Les uns y opposent comme une muraille haute et épaisse, que la lumière ni la chaleur ne pénètrent jamais; ce sont ceux qui refusent d’entendre la parole de Dieu, ou qui l’entendent sans y faire attention.
D’autres entendent la divine parole, et y réfléchissent quelquefois; mais ils conservent de fortes attaches à mille bagatelles qui partagent presque continuellement leur esprit et leur cœur. C’est comme si, dans le mur dont nous venons de parler, il y avait à la vérité quelques fenêtres ou ouvertures, mais qui seraient fermées comme avec des contrevents qu’on n’ouvrirait que rarement, et qui arrêtant ainsi toute l’ardeur du soleil, feraient que la terre ne pourrait encore rien produire.

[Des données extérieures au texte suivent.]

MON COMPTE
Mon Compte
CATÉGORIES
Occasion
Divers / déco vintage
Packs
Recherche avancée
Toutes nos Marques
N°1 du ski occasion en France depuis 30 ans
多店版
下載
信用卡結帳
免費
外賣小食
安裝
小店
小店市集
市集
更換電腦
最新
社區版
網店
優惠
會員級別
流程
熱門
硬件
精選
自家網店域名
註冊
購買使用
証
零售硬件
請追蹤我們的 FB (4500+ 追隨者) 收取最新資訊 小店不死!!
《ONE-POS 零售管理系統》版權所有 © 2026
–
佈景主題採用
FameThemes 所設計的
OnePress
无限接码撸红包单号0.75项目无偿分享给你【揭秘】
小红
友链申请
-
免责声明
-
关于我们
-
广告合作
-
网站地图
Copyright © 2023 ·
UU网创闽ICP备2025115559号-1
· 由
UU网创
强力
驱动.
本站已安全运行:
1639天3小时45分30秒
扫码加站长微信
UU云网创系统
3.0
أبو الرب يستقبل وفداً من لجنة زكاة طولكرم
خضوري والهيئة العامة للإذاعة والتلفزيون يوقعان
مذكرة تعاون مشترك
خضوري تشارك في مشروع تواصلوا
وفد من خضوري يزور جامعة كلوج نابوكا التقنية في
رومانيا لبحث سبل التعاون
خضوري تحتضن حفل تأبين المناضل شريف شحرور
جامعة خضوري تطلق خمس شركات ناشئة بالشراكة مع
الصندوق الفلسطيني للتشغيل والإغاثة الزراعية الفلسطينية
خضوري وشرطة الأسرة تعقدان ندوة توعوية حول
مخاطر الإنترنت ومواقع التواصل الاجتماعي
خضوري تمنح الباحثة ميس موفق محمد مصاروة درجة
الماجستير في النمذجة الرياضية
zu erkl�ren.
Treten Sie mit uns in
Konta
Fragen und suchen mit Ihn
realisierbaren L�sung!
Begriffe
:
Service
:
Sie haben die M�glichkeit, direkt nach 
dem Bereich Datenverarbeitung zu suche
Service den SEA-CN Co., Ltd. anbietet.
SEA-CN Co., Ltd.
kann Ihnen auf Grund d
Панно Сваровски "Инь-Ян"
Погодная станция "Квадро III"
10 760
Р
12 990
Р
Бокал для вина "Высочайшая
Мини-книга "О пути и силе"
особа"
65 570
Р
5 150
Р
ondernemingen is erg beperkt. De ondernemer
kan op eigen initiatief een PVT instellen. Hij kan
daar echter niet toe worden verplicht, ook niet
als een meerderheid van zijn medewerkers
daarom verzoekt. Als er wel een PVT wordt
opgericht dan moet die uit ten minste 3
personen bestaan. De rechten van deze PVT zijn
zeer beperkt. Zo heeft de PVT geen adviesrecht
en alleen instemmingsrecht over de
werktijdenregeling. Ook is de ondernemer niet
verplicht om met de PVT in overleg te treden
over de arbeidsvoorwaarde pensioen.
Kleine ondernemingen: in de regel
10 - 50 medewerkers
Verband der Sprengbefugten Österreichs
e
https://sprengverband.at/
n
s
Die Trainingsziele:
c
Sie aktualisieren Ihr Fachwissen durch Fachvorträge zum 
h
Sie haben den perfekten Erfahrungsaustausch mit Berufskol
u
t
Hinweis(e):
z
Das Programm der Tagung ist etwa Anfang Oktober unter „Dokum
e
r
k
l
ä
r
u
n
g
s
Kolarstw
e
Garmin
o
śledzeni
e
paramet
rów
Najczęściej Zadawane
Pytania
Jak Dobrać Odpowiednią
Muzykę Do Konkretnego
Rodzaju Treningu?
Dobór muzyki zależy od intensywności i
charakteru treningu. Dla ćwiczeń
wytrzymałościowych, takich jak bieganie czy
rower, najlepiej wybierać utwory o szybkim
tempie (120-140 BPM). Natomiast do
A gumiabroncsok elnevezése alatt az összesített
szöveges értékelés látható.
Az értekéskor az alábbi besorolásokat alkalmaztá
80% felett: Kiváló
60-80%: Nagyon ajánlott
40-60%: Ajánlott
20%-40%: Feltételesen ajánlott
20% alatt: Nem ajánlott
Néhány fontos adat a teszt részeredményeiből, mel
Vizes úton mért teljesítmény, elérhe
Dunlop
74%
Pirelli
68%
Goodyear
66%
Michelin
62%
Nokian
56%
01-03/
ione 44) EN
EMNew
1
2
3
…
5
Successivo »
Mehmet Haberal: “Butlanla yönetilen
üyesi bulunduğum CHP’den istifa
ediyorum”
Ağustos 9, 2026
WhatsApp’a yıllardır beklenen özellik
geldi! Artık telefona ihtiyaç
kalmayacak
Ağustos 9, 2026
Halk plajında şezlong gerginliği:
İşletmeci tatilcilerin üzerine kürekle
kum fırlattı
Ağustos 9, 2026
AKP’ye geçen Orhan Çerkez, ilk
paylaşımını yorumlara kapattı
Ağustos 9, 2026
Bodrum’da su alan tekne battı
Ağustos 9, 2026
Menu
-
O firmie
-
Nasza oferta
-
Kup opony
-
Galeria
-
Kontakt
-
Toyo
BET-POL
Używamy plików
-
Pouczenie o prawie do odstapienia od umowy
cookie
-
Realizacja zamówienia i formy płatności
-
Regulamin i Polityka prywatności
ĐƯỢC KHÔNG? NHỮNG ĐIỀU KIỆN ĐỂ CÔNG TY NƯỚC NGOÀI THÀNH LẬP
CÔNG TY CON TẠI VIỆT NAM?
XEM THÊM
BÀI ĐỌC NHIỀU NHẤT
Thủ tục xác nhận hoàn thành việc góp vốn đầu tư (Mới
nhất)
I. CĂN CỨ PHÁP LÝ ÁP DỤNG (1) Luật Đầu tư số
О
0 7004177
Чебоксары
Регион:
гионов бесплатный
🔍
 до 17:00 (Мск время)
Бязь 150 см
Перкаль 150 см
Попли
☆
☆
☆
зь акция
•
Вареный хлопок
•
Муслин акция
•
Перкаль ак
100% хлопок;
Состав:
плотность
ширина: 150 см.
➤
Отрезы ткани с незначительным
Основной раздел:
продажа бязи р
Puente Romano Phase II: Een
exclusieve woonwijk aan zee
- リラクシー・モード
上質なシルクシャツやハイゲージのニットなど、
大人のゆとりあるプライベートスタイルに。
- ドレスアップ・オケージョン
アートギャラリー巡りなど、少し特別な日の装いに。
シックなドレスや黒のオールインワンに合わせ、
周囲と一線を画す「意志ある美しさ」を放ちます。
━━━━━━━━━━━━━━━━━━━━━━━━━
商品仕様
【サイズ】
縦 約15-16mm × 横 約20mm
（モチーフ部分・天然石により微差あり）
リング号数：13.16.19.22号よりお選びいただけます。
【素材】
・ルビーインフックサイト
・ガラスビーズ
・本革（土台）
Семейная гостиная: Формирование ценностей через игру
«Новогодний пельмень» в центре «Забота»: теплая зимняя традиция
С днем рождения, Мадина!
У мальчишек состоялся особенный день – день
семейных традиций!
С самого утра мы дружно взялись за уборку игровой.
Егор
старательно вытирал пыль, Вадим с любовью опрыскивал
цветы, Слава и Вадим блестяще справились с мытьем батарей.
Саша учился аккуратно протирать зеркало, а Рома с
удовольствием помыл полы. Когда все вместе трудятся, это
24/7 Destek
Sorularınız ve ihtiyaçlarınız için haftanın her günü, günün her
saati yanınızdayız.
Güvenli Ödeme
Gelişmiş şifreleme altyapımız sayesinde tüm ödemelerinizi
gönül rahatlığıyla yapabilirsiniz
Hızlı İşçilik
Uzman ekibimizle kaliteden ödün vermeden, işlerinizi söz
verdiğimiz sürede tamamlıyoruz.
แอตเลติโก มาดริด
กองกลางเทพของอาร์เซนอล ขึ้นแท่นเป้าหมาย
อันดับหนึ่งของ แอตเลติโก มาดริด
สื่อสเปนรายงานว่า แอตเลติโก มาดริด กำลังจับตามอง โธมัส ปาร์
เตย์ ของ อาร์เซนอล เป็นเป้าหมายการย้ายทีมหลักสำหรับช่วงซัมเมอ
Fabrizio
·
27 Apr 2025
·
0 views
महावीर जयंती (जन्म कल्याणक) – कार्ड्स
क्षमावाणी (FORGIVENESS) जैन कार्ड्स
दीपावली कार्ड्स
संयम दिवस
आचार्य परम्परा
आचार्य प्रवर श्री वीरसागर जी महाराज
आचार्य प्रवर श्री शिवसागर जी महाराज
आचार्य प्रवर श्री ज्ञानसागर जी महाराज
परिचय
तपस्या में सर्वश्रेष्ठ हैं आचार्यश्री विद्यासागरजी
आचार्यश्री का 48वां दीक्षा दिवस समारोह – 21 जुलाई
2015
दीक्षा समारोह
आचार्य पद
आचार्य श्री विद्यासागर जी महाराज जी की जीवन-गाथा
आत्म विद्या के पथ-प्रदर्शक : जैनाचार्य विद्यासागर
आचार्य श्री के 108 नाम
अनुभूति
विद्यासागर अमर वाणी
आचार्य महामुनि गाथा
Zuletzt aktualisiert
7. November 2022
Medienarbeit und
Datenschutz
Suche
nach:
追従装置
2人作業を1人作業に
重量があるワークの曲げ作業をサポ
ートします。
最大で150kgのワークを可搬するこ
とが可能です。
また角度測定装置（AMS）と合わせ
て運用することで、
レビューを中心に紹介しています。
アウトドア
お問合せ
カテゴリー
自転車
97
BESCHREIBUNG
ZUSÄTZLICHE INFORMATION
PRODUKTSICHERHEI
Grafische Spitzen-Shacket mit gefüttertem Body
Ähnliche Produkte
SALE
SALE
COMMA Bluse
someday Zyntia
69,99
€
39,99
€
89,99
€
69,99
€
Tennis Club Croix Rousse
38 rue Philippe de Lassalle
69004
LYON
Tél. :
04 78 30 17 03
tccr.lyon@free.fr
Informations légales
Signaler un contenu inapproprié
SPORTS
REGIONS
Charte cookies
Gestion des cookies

D’autres, plus fidèles, mais encore bien imparfaits, écoutent et méditent la divine parole; mais c’est à travers plusieurs imperfections dont ils ne font aucun compte, et qu’ils se mettent peu en peine de corriger. Ceux-là ont ôté les contrevents des fenêtres de leur mur; mais ils y ont substitué des châssis et des vitres, à travers lesquels la chaleur et la lumière pénètrent à la vérité, mais dont l’impression est bien faible… en sorte que la semence ne peut produire qu’à peine des fleurs sans éclat, et des fruits sans saveur.
Mais ôtez tous ces différents obstacles, jetez la semence dans un cœur entièrement libre et dégagé, ouvert aux influences du soleil de justice… vous verrez bientôt naître en abondance, de cette semence, des fleurs vives, agréables, de bonne odeur, qui porteront leur fruit dans leur temps et feront voir qu’on a profité de la parole de Dieu.